Tuesday, August 18, 2009

Tourism B.C.'s Black Monday

Maybe, the 2010 Winter Olympics will be the athletic and creative success that VANOC is promising.

But all bets are off about any sort of economic windfall.

Oh, sure, the powers that be in Victoria can say nobody could have predicted "this" recession. "This" recession being the worst economic trouble since 1929. If they didn't see "a" recession coming down the slope, they weren't following the headlines since 2007 when the sub-prime mortgage meltdown reared its ugly head south of the 49th parallel.

The latest bad news is the most telling indicator in recent months of how dismal the economic forecast is for the Games themselves. The British Columbia government on Aug. 17 fired Rod Harris, the head of Tourism B.C. Deputy minister Lori Wanamaker took over.

According to its 2008 summary compensation table, Tourism B.C. paid Harris $380,506 in the last fiscal year.

The 15-member board that oversaw the Crown corporation was also turfed. In its place will be a five-to-nine member advisory group. And, by the way, it will no longer be a Crown corporation as of April 1, 2010.

Part of this story was told under a government news release headlined "B.C. strengthens and aligns tourism promotion."

It didn't list the 15 directors who are gone. They are: Museologist Bill Barkley, Whistler Blackcomb president Dave Brownlie, Best Western Inn at Penticton managing partner Colin Campbell, Resorts of the Canadian Rockies general manager Andrew Cohen, North Island College tourism department chair Harley Elias, Accent Inns founding president Terry Farmer, Hells Gate Airtram owner Debbie McKinney, London Drugs chief financial officer Laird Miller, Hupacasath First Nation chief Judith Sayers, Links Investments principal Michael Smith, Prince Rupert Port Authority business development and marketing head Shaun Stevenson, Capilano Suspension Bridge owner Nancy Stibbard, Lexlaur Properties president Allen Tozer, Discovery Club and Oak Bay Beach Hotel owner Kevin Walker and former Vancouver Canucks' president Chris Zimmerman.
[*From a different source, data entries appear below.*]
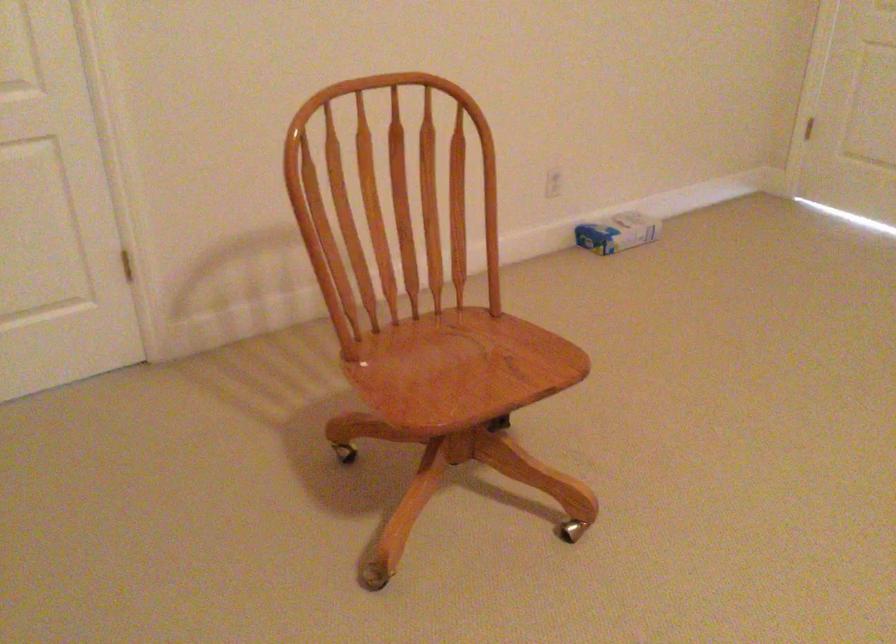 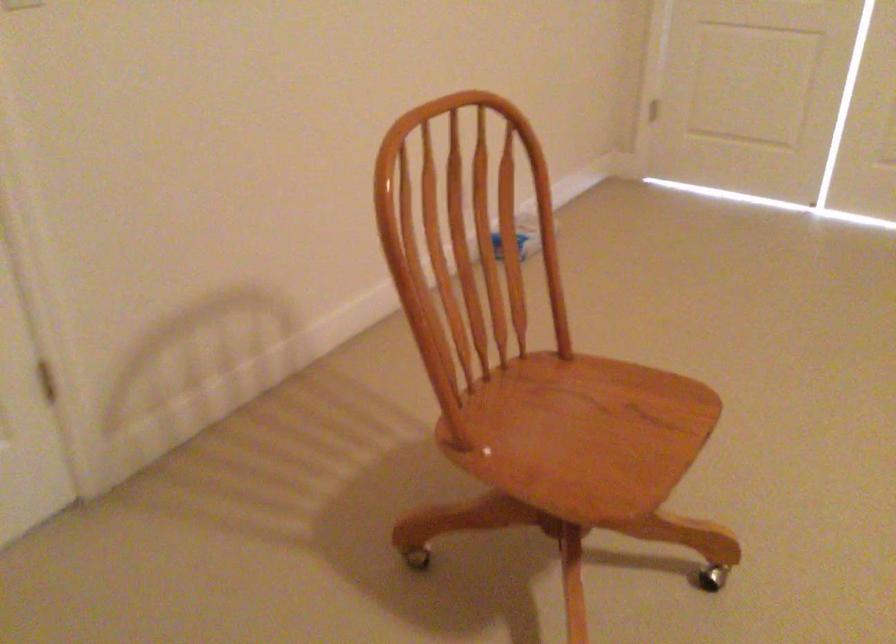 The point at [438,370] is marked in the first image. Where is the corresponding point in the second image?

(565, 436) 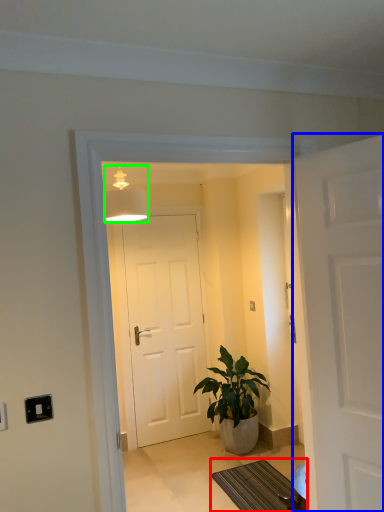 Question: Considering the real-world distances, which object is farthest from doormat (highlighted by a red box)? door (highlighted by a blue box) or lamp (highlighted by a green box)?

Choices:
 (A) door
 (B) lamp

Answer: (B) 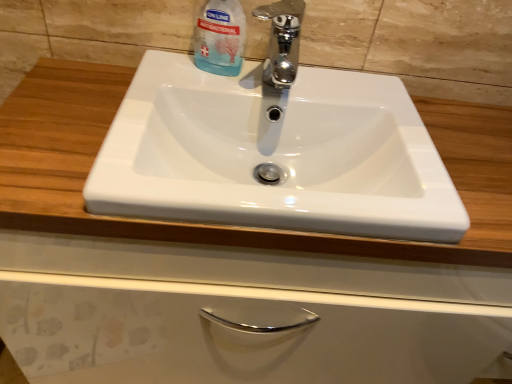 Find the location of a particular element. This screenshot has width=512, height=384. vacant space to the left of transparent plastic bottle at upper center is located at coordinates (168, 67). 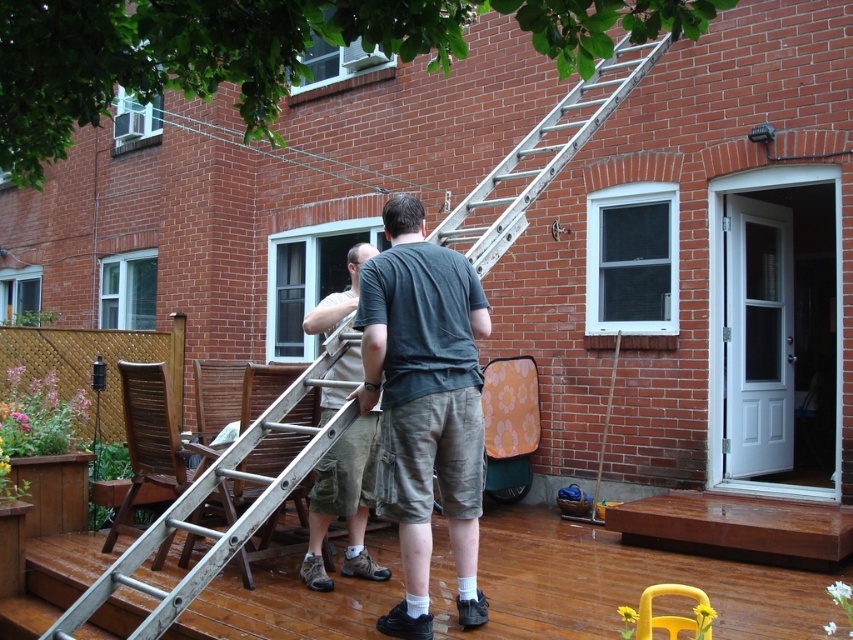 Question: Is wooden at lower left to the left of silver metallic ladder at center from the viewer's perspective?

Choices:
 (A) yes
 (B) no

Answer: (B)

Question: Which point appears closest to the camera in this image?

Choices:
 (A) (395, 508)
 (B) (45, 564)
 (C) (190, 525)

Answer: (C)

Question: Is silver metallic ladder at center to the left of khaki cotton shorts at center from the viewer's perspective?

Choices:
 (A) no
 (B) yes

Answer: (A)

Question: Estimate the real-world distances between objects in this image. Which object is closer to the wooden at lower left?

Choices:
 (A) silver metallic ladder at center
 (B) dark gray t-shirt at center
 (C) khaki cotton shorts at center

Answer: (B)

Question: Can you confirm if wooden at lower left is positioned above silver metallic ladder at center?

Choices:
 (A) no
 (B) yes

Answer: (A)

Question: Which of the following is the farthest from the observer?

Choices:
 (A) (114, 624)
 (B) (375, 426)

Answer: (B) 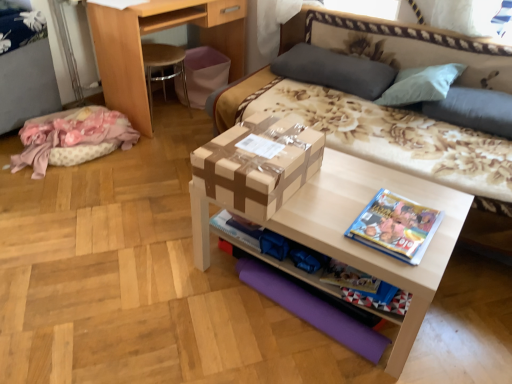 Identify the location of vacant area that is in front of pink fabric at left. The width and height of the screenshot is (512, 384). (58, 205). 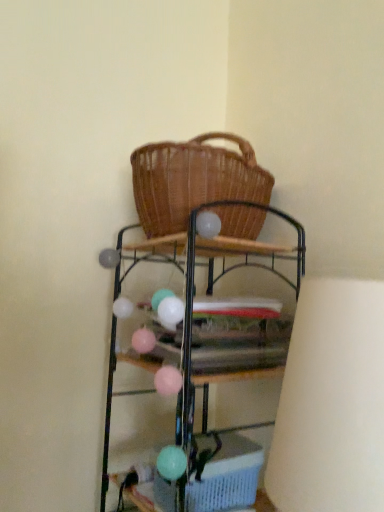 Where is `vacant area on top of light blue plastic basket at lower center (from a real-world perspective)`? This screenshot has width=384, height=512. vacant area on top of light blue plastic basket at lower center (from a real-world perspective) is located at coordinates (222, 443). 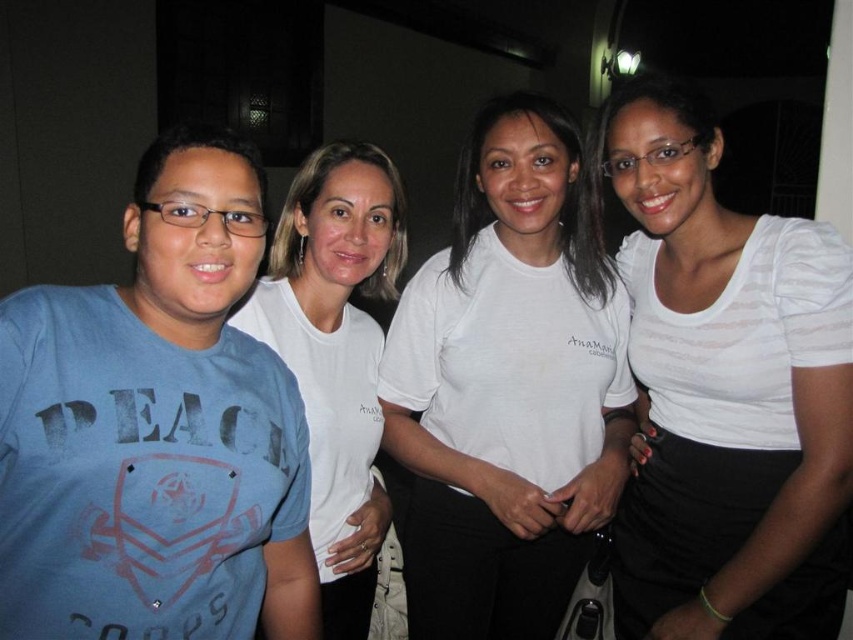 You are a photographer trying to capture a group photo of the four people in the scene. You need to ensure that the white textured shirt at center and the white cotton shirt at center are at least 10 inches apart in the photo. Based on the current arrangement, will you need to adjust their positions?

The distance between the white textured shirt at center and the white cotton shirt at center is 8.66 inches, which is less than the required 10 inches. Therefore, you will need to adjust their positions to increase the distance between them.

You are organizing a clothing donation drive and need to categorize shirts by their thickness. You have two white shirts at the center of the image, one labeled as white textured shirt at center and the other as white cotton shirt at center. Based on the description provided, which shirt should be placed in the section for thinner shirts?

The white textured shirt at center is thinner than the white cotton shirt at center, so it should be placed in the section for thinner shirts. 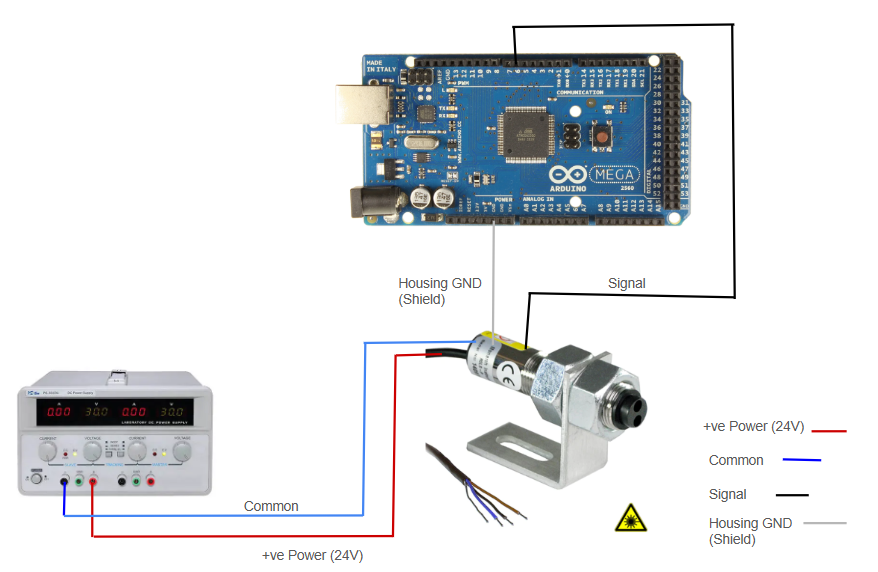 Where is `screen`? The image size is (878, 572). screen is located at coordinates (83, 411), (117, 413), (155, 414). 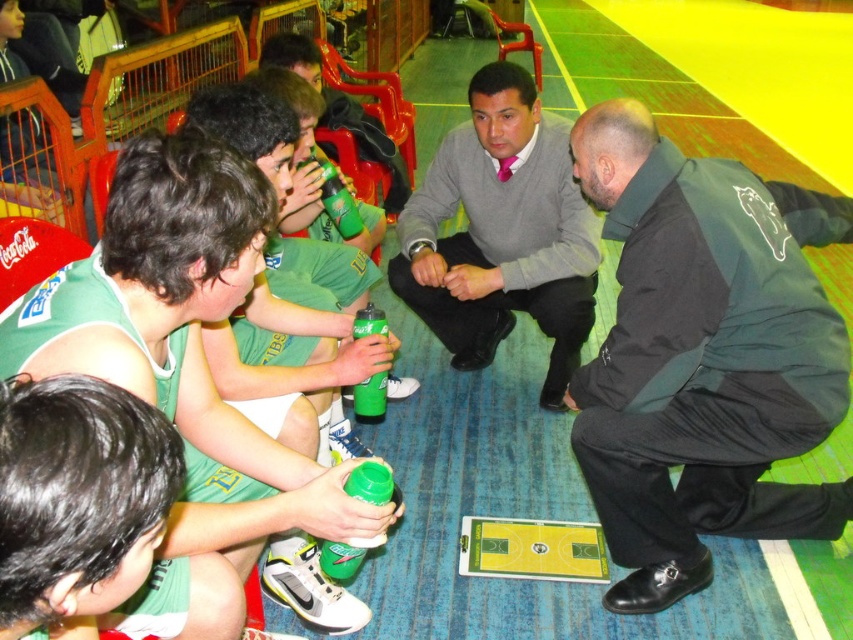 Question: Does green fabric jacket at lower right appear under green jersey at center?

Choices:
 (A) yes
 (B) no

Answer: (B)

Question: Can you confirm if matte green uniform at lower left is positioned below green matte bottle at center?

Choices:
 (A) no
 (B) yes

Answer: (B)

Question: Among these objects, which one is farthest from the camera?

Choices:
 (A) green matte water bottle at center
 (B) green matte bottle at center

Answer: (B)

Question: Which object is positioned closest to the green matte bottle at lower center?

Choices:
 (A) green jersey at center
 (B) green matte bottle at center
 (C) matte green uniform at lower left

Answer: (A)

Question: Which object appears farthest from the camera in this image?

Choices:
 (A) matte green uniform at lower left
 (B) green jersey at center
 (C) green fabric jacket at lower right

Answer: (C)

Question: Considering the relative positions of gray sweater at center and green matte bottle at lower center in the image provided, where is gray sweater at center located with respect to green matte bottle at lower center?

Choices:
 (A) above
 (B) below

Answer: (A)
Something either went horribly wrong inside Tourism B.C. or the Liberal government found a convenient scapegoat. This comes less than six months to go before the biggest tourism promotion in the province's history.

I reported on Aug. 12 that neither the Canadian Tourism Commission nor Tourism B.C. had any records related to attendance or spectator ticket purchases by out-of-province visitors for the 2010 Winter Olympics.

In the same story, VANOC CEO John Furlong claimed the Games would eventually sell-out, but he did not have any ticket sales numbers or dollar figures to back-up his statements when he was asked by me on Aug. 7. If the news really was good, Furlong would have the statistics tattooed on his brain and the entire staff of the media relations department at Campus 2010 would be beating the drum loudly and rapidly.

Based on VANOC disclosures in quarterly reports, the Games have surpassed the halfway point in ticket sales revenue. That's as good as it gets.

By the way, I'm writing from Seattle where I'm taking a short break. That's why I missed the Canada Line debut and the Hockey Canada jersey reveal. The latter was no surprise -- save, perhaps, for the nifty official supplier deal cut with VANOC.

I have been looking for any hint that the next Winter Olympics are scheduled to occur in the next big city to the north. So far, nary a hint.

When I return north via Interstate 5, I expect to see the same "Best Place on Earth" British Columbia propaganda sign that fails to mention the province is hosting the next Winter Olympics.

I covered Torino 2006 and was not the only one surprised by the lack of Olympic fever in Milan, about a 90 minute train ride away. That lack of regional activation was something that Tourism B.C. was supposed to avoid for Vancouver 2010.